%%

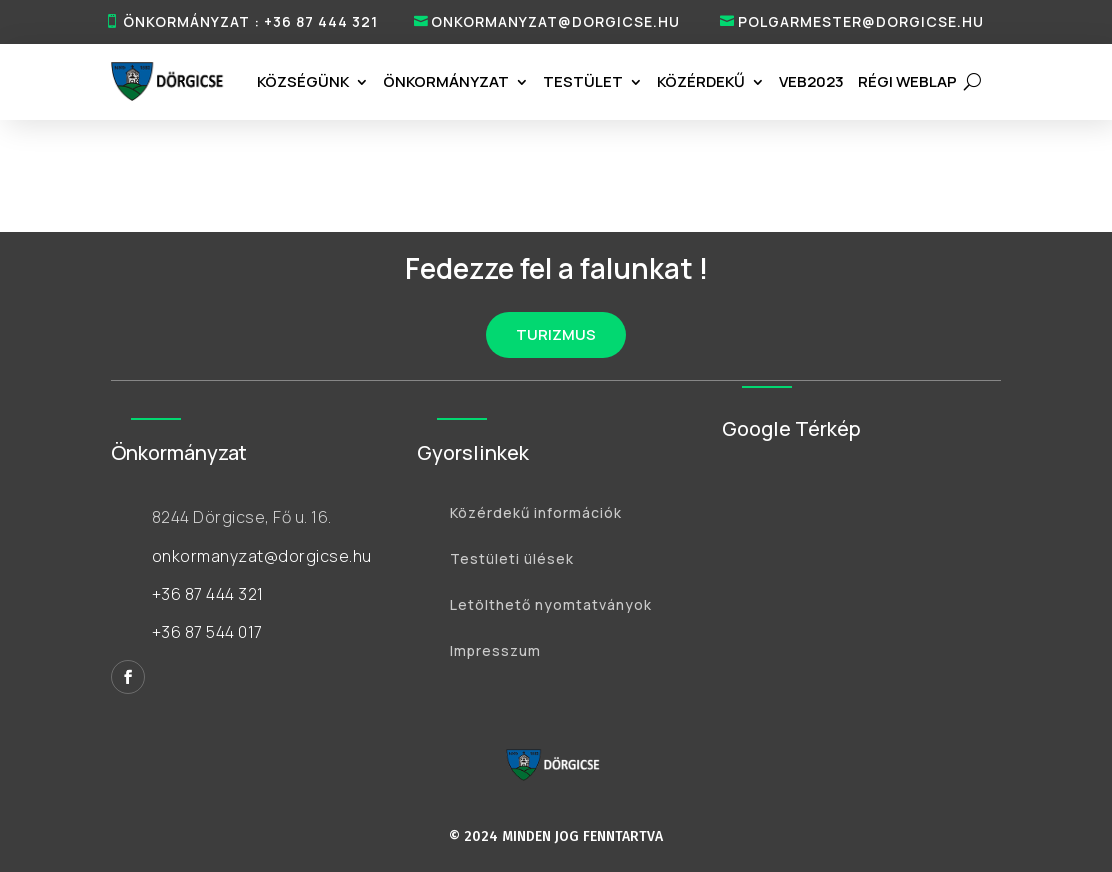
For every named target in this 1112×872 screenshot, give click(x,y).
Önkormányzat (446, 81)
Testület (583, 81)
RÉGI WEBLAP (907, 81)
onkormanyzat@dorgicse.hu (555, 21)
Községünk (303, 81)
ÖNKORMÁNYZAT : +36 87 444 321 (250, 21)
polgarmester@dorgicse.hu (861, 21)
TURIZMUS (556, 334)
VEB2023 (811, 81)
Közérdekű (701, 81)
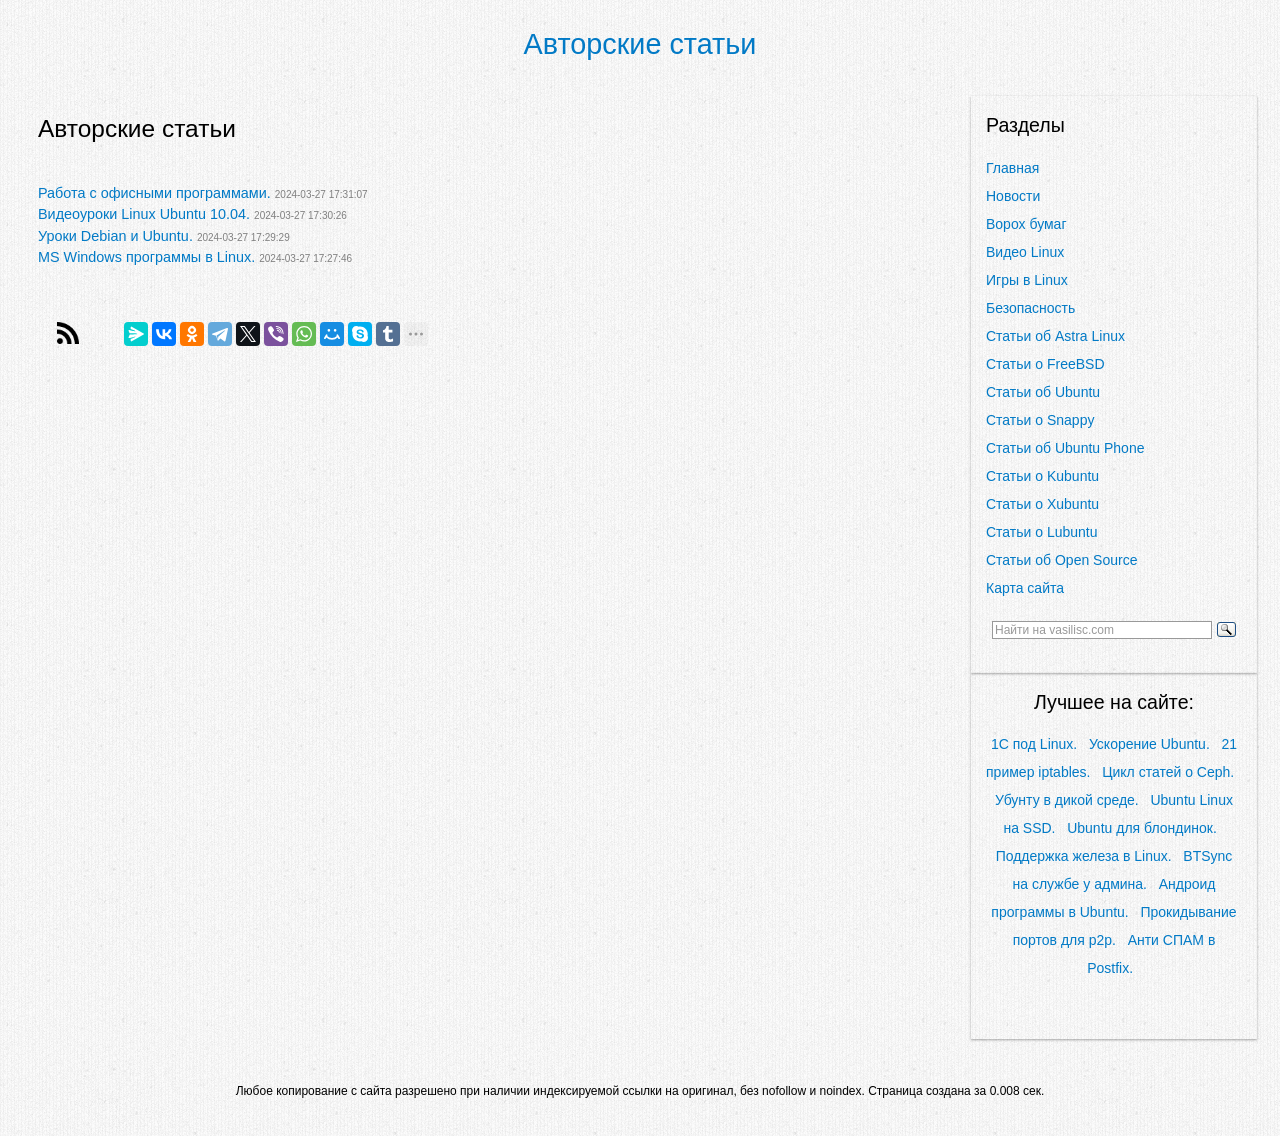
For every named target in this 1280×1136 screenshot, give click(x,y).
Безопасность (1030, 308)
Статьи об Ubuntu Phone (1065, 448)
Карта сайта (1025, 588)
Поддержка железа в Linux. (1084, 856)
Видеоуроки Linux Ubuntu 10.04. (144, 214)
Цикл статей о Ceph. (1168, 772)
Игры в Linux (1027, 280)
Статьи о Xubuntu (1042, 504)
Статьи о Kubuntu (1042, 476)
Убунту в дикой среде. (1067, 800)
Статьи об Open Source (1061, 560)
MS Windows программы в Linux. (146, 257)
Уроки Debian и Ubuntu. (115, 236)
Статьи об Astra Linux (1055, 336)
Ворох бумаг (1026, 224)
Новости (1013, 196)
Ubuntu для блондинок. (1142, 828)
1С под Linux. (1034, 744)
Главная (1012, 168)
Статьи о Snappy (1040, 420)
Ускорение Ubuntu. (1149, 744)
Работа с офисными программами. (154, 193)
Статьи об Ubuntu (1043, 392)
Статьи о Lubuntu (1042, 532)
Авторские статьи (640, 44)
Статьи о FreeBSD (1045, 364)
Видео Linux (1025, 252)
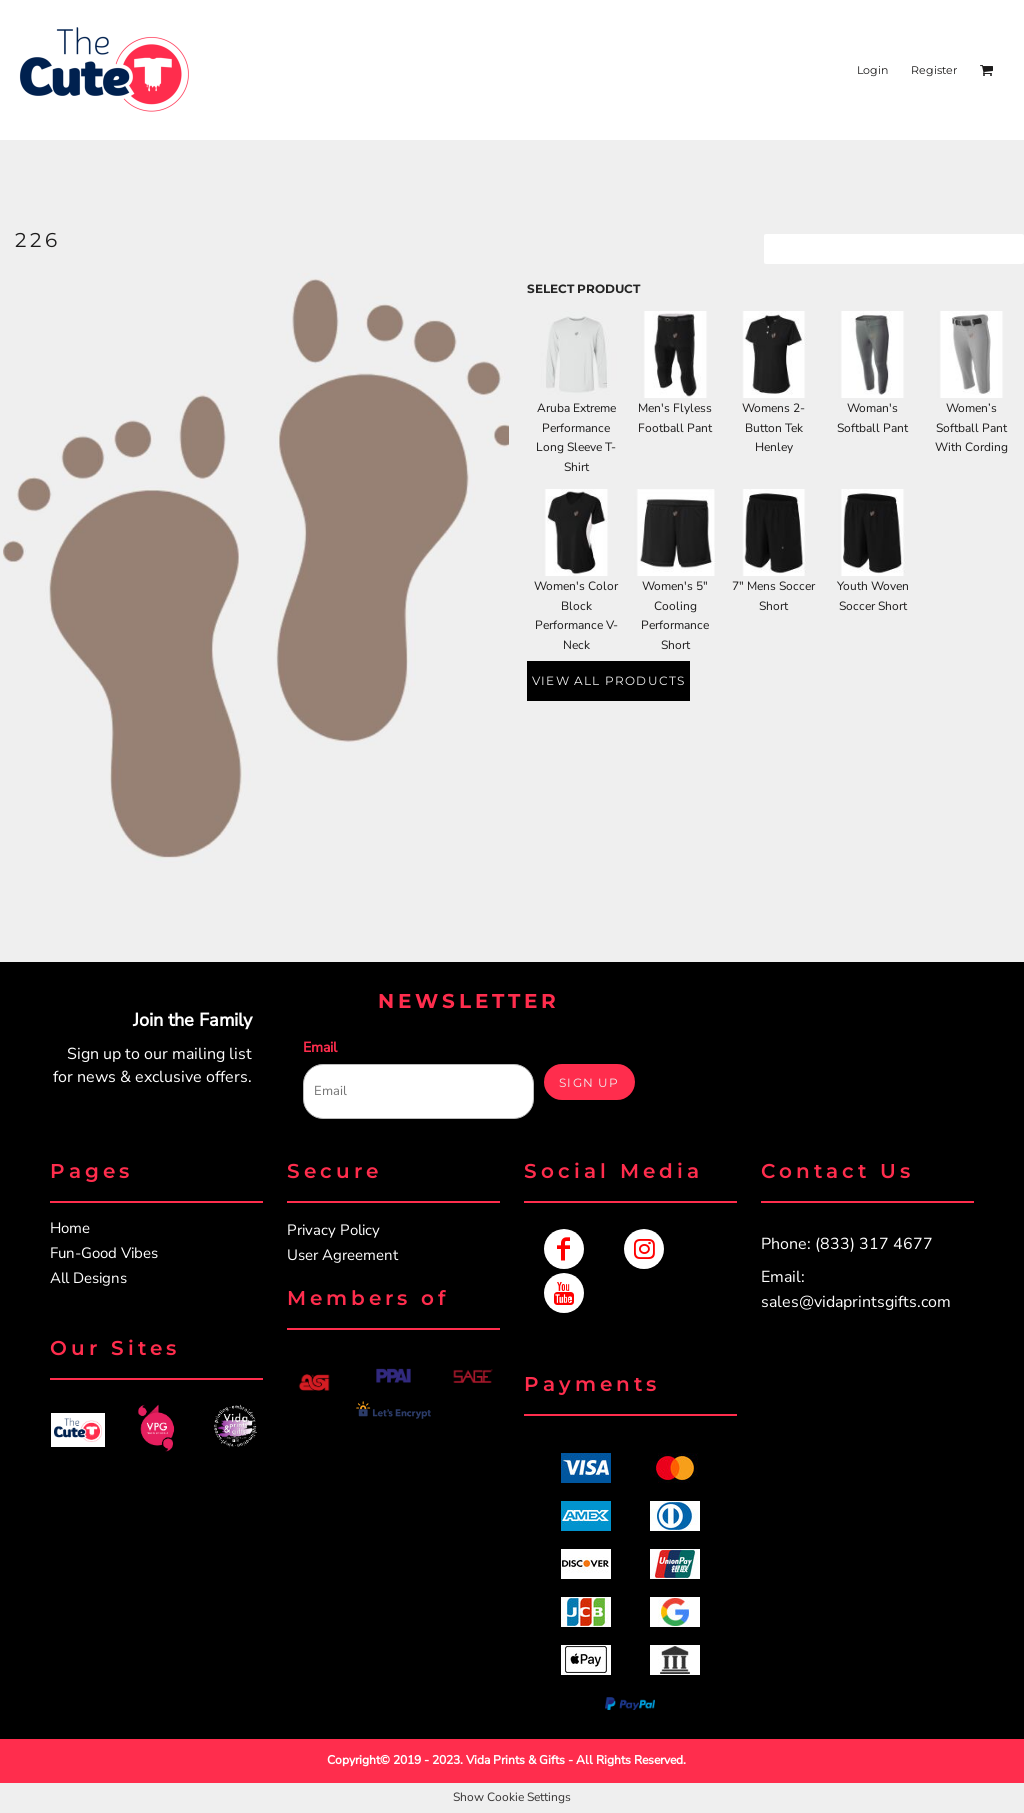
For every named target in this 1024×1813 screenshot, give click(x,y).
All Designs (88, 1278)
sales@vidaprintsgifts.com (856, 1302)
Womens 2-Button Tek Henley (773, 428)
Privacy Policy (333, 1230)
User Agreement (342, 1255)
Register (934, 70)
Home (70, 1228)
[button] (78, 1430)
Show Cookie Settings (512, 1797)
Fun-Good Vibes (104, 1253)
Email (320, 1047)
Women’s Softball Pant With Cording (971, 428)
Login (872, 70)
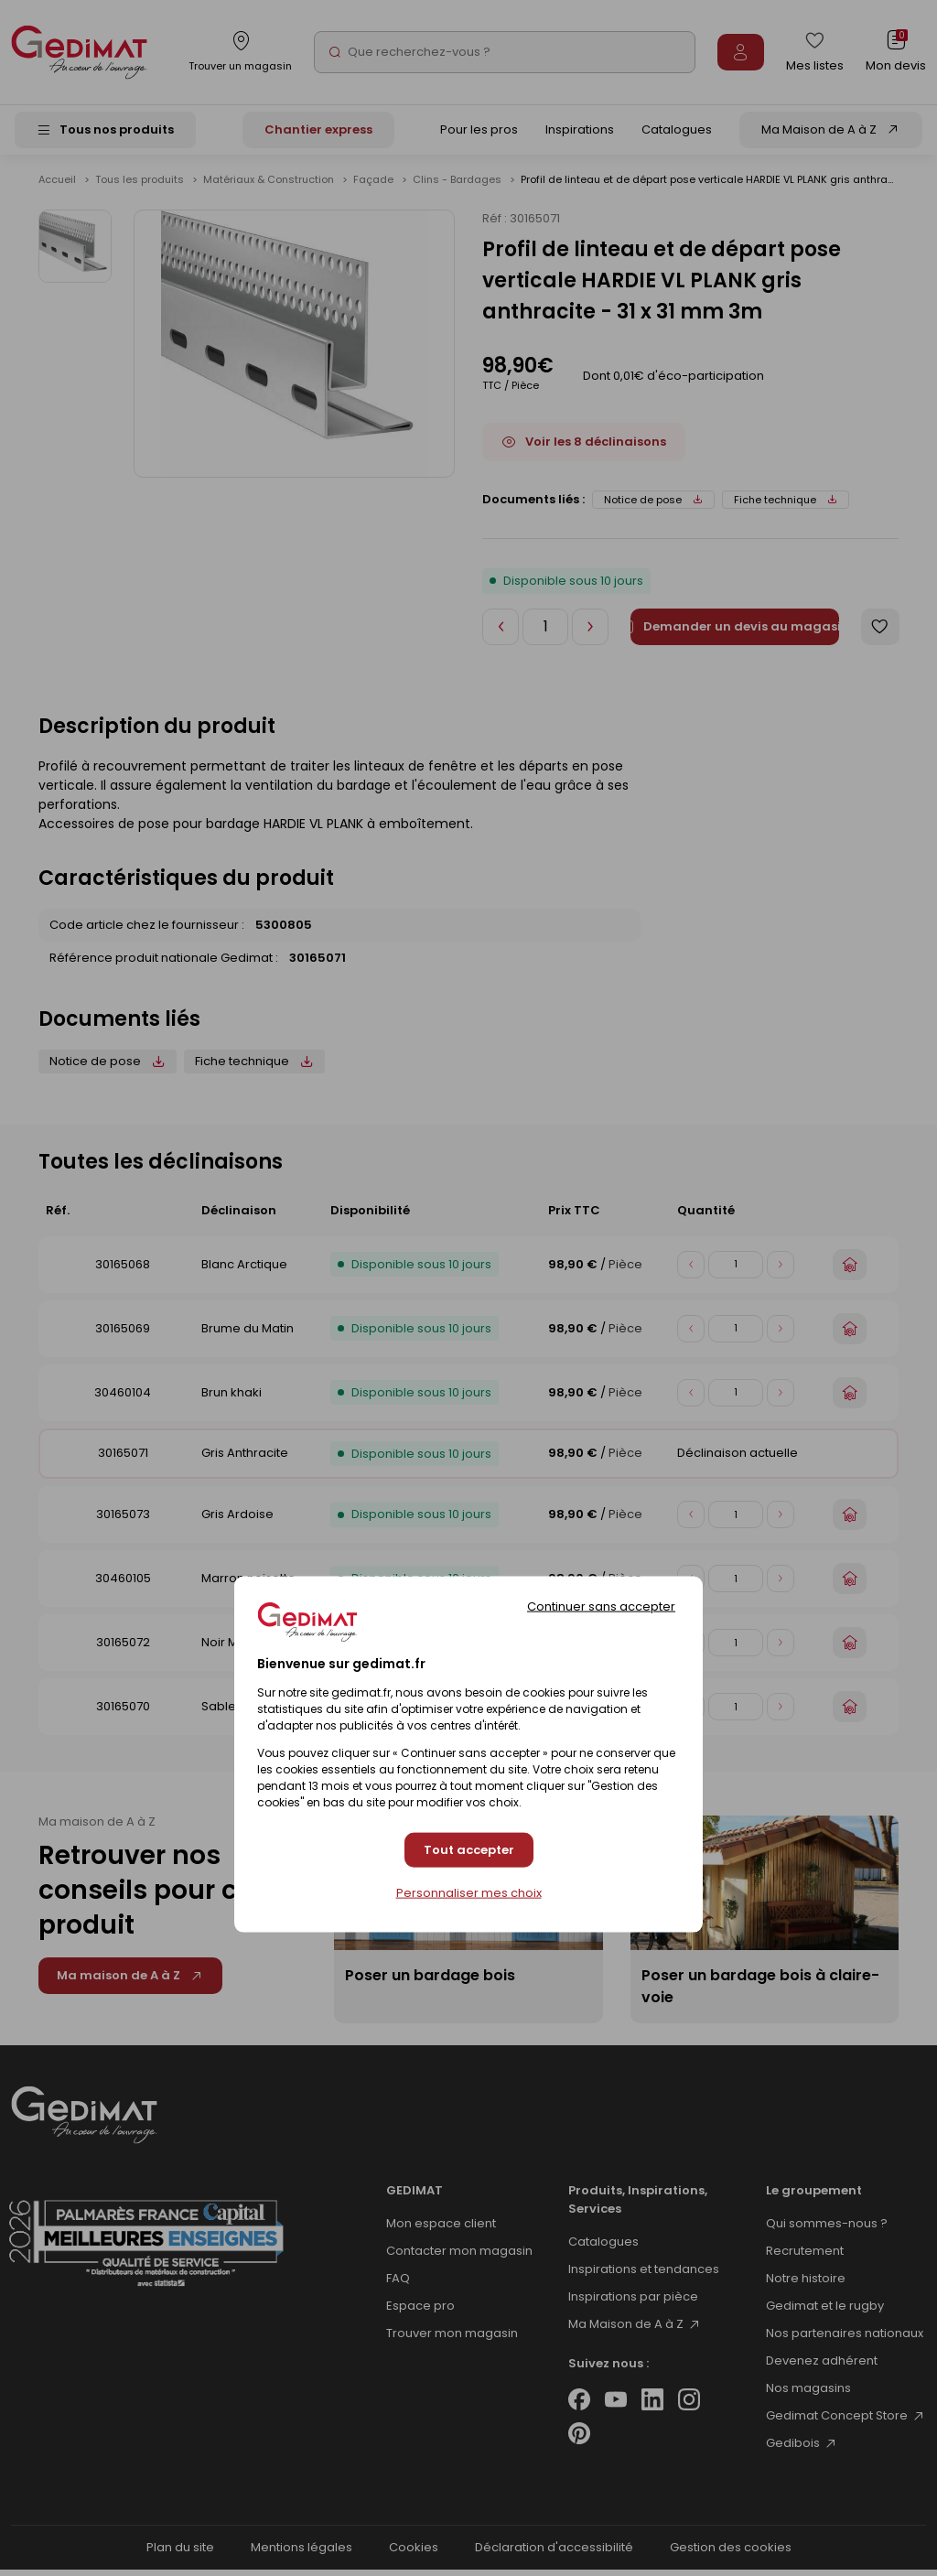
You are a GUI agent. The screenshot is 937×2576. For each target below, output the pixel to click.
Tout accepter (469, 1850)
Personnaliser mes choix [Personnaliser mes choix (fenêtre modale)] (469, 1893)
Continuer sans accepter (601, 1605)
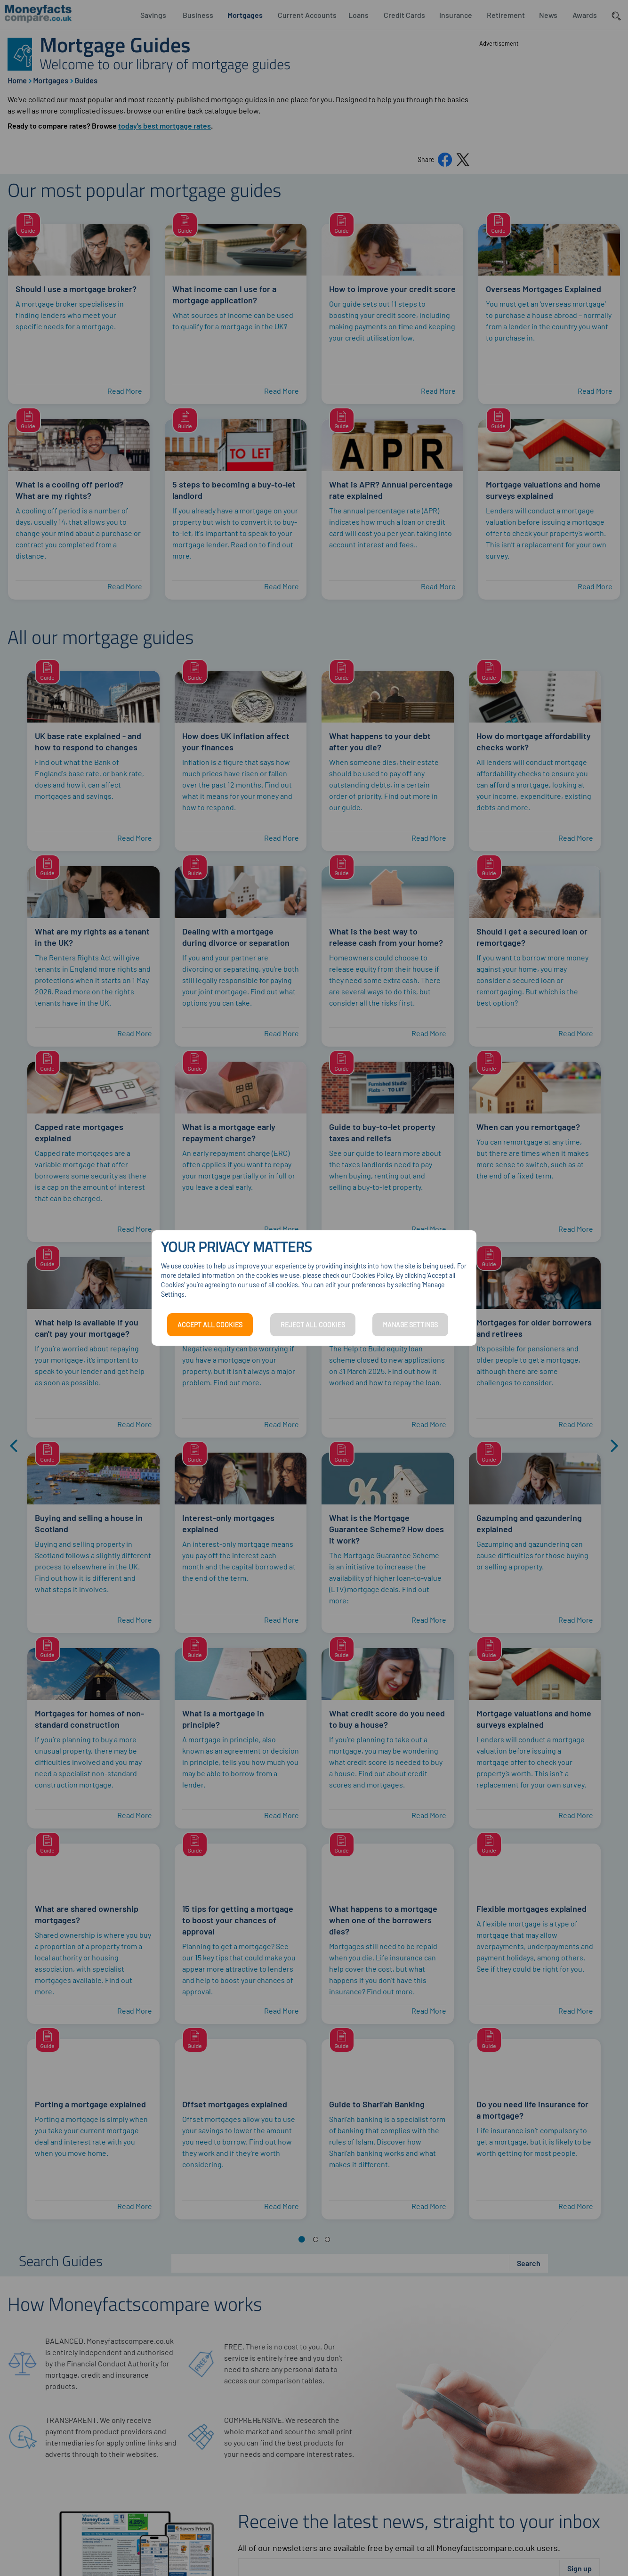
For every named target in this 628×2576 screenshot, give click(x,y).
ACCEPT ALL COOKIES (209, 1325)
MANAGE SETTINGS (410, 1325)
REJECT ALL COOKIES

%%

Leave the pictures out. Output, exactly, the lines of the material above starting at the line containing "Статьи о FreeBSD (1045, 364)" and ending at the line containing "Tout accepter (469, 1850)".

= SOLUTION =
Статьи о FreeBSD (1045, 364)
Видео Linux (1025, 252)
For every named target in this 1024×1813 screenshot, give click(x,y).
All Designs (88, 1278)
sales@vidaprintsgifts.com (856, 1302)
Womens 2-Button Tek Henley (773, 428)
Privacy Policy (333, 1230)
User Agreement (342, 1255)
Register (934, 70)
Home (70, 1228)
[button] (78, 1430)
Show Cookie Settings (512, 1797)
Fun-Good Vibes (104, 1253)
Email (320, 1047)
Women’s Softball Pant With Cording (971, 428)
Login (872, 70)
You are a GUI agent. The screenshot is 937×2576. For each target below, output the pixel to click.
Tout accepter (469, 1850)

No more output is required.